Database performance problems trigger panic. Applications slow to a crawl. Users complain. Engineers start trying random optimizations: add an index here, increase buffer pool there, rewrite that query.
Random optimization wastes time. You might improve something irrelevant while ignoring the actual bottleneck. A systematic approach identifies what’s actually slow, why it’s slow, and how to fix it efficiently.
The Systematic Approach
Step 1: Define the Problem
Before optimizing, define what “slow” means:
- Which queries are slow?
- How slow is slow? (What’s the baseline? What’s acceptable?)
- When does slowness occur? (Always? Under load? At specific times?)
- What changed? (Recent deployments, data growth, traffic increase)
“The database is slow” isn’t a problem definition. “The user search query exceeds 500ms under peak load, started after last week’s deployment” is.

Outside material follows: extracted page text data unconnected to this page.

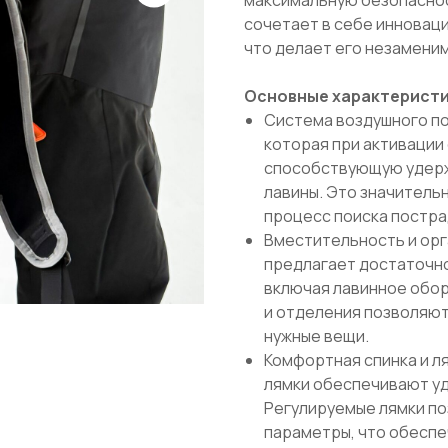
сочетает в себе инновац
что делает его незаменим
Основные характеристи
Система воздушного под
которая при активации
способствующую удержа
лавины. Это значитель
процесс поиска постра
Вместительность и орг
предлагает достаточно
включая лавинное обору
и отделения позволяют
нужные вещи.
Комфортная спинка и л
лямки обеспечивают уд
Регулируемые лямки по
параметры, что обесп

Step 2: Measure, Don’t Guess
Enable query logging and performance monitoring:
PostgreSQL:
-- Enable slow query logging
ALTER SYSTEM SET log_min_duration_statement = '100ms';
SELECT pg_reload_conf();
MySQL:
-- Enable slow query log
SET GLOBAL slow_query_log = 'ON';
SET GLOBAL long_query_time = 0.1;
Identify the actual slow queries. The query you think is slow might not be the actual problem.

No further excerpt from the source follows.